Whilst each of these proteomes has their own merits, the disparity in both protein number and identity highlights the difficulties in defining an accurate skin proteome. This lack of consensus between each proteome may be due to difference in protein identification techniques and tissue sources. The categorisation of HPA proteins in organs or tissues for example is reliant on RNA expression, which can indicate protein expression7,8,9 but is much more reflective of protein turnover than absolute abundance or historical protein synthesis10,11. This issue is particularly important in ECM-rich tissues (such as the dermis) where, unlike cellular proteins whose half-lives are a maximum of days12, protein half-life can be as long as 80 years e.g. elastin13,14. Using lung as an example, HPA highlights 183 lung enriched proteins however; elastin is not included in this list.

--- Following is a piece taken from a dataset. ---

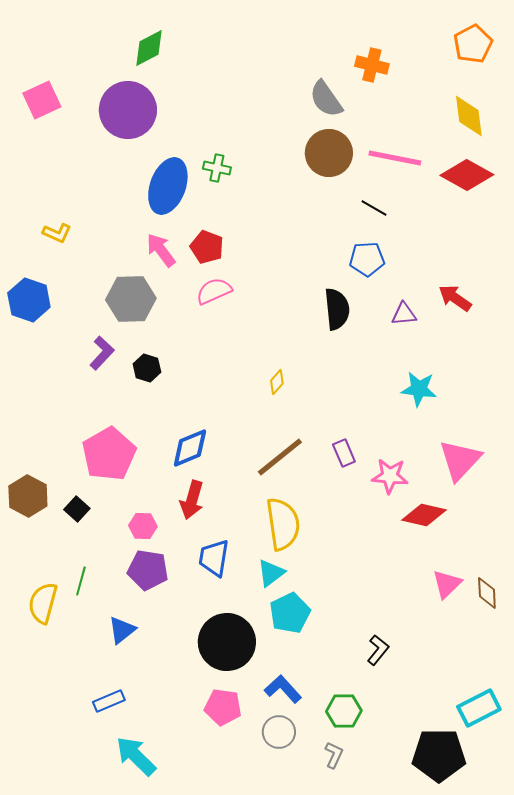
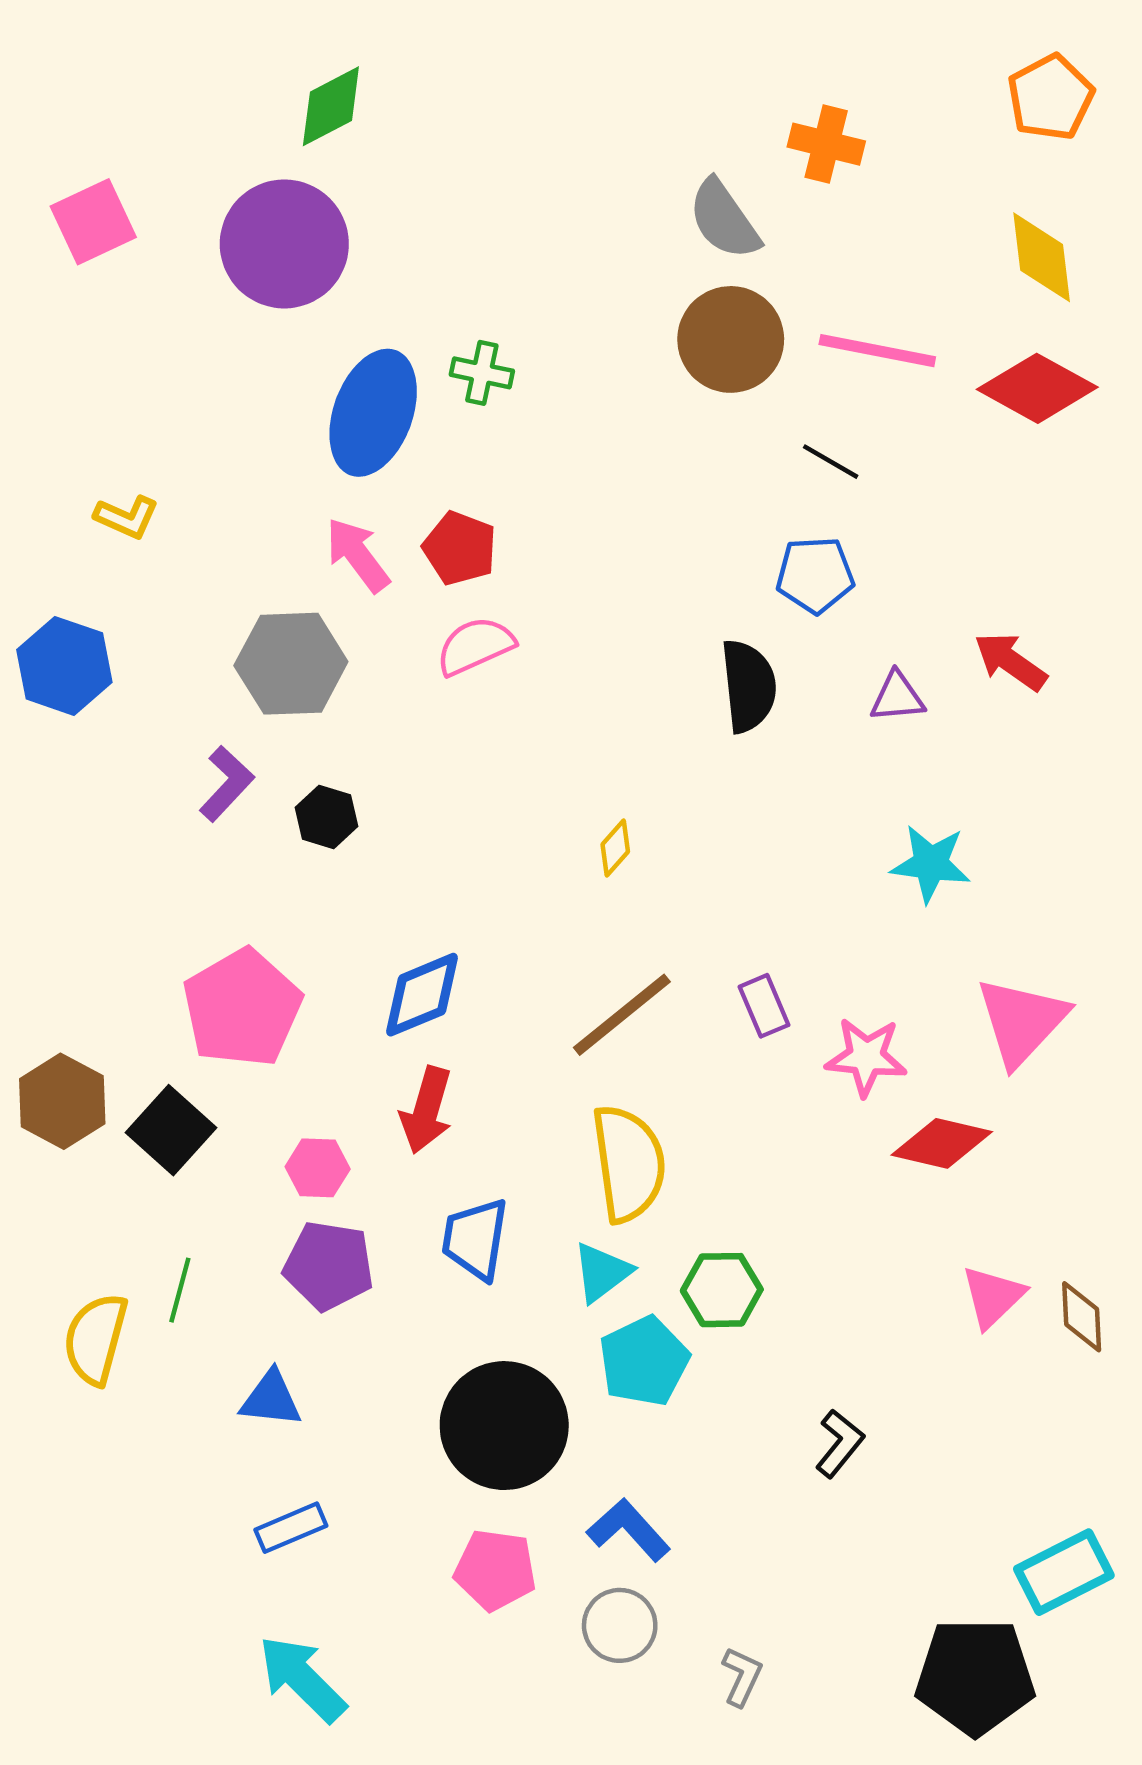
black square: (77, 509) -> (171, 1130), size x1.5
blue triangle: (122, 630) -> (271, 1399), turned 44
blue rectangle: (109, 701) -> (291, 1528), moved
green hexagon: (344, 711) -> (722, 1290), moved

A smaller percentage of the proteins from each tissue specific proteome on HPA were also validated by IHC, which was not always on healthy tissue or a representative description of the staining. Whilst immune-based assays can provide information on protein presence, tissue location and to a lesser extent abundance, there are numerous problems with using these assays as an investigative tool, including: cost; time; optimisation and; antibody availability/efficacy15,16,17.

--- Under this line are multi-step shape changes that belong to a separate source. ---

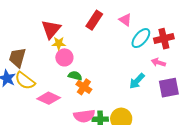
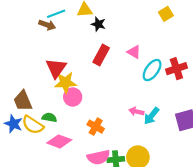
yellow star: (59, 43) -> (65, 83), size x1.5
brown trapezoid: (17, 57) -> (23, 101), turned -35
pink arrow: (158, 62) -> (136, 111), moved
green semicircle: (75, 76) -> (49, 118), moved

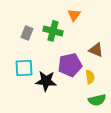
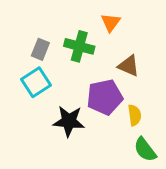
brown triangle: (96, 50) -> (129, 66), moved
cyan square: (24, 68) -> (36, 82), moved, turned -30
green semicircle: (97, 100) -> (145, 150), turned 66

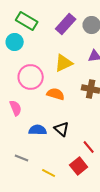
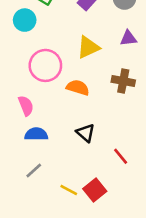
blue semicircle: (38, 130) -> (36, 134), moved
gray line: (22, 158) -> (34, 171), turned -64
red square: (79, 166) -> (95, 190), moved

The remaining skin proteome databases rely on MS as a proteomics discovery tool. However, MS protein analysis alone is also prone to methodological problems. Common proteomics methodologies use what is now termed a ‘bottom up’ approach where a sample is digested into peptide fragments and analysed based on peptide hits from a protein database18. The major problem with the ‘bottom up’ approach is the initial sample preparation, where protein extraction is key19, particularly in tissues rich in ECM where proteins are large, complex structures that are often insoluble. However, developing technologies now also allow for a ‘top down’ approach where whole protein investigation is possible20, given the current limitations in molecular weight (limited to proteins less than 105 KDa) it is not suitable for complete proteomic analysis21. For both approaches, establishing the false positive discovery rate is key for accurate analysis of MS data; this technique is widely used in both genomics and transcriptomics but poses a problem in proteomics given the often limited sample sizes22,23.

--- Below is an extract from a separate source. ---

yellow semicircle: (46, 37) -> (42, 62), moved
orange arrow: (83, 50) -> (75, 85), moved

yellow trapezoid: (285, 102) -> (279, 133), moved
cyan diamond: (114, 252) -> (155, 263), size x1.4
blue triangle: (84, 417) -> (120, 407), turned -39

The Manchester Skin Proteome

To circumvent the limitations in using any single technique or study to provide accurate whole tissue proteomics data, we propose to make use of the largest, most comprehensive source of information on tissue composition, peer-reviewed literature. The key issue with this approach is locating this information within the text of over 100 million peer-reviewed research articles. Therefore, we adapted the principles of a systematic literature review24 augmented with bioinformatics text mining techniques (summarised in Fig. 2), to produce a proteomic database that collates data from numerous disparate sources.

Figure 2
figure 2

Developing a bioinformatic and systematic literature review for defining proteomes. The entire body of Web of Science literature was searched. A series of terms were used to select a smaller population of publications of interest and the abstract text for each paper was then downloaded (ad). A Perl algorithm was developed to search the downloaded abstract text for: at least one protein name as stated in Uniprot, “skin,” “Immunohistochem*”, and/or “Mass Spec*” (e) and created an Excel file with the list of DOIs with the contained terms (f). The papers in the Excel list were then manually reviewed for evidence (IHC, MS, ELISA, WB or zymography) of the protein in healthy human skin (g). Proteins were added to the database with captured data on: protein name, accession number, and gene name (from Uniprot) and; from target articles: skin sample information (age, sex, and anatomical site), localisation within the tissue and any associated pathologies.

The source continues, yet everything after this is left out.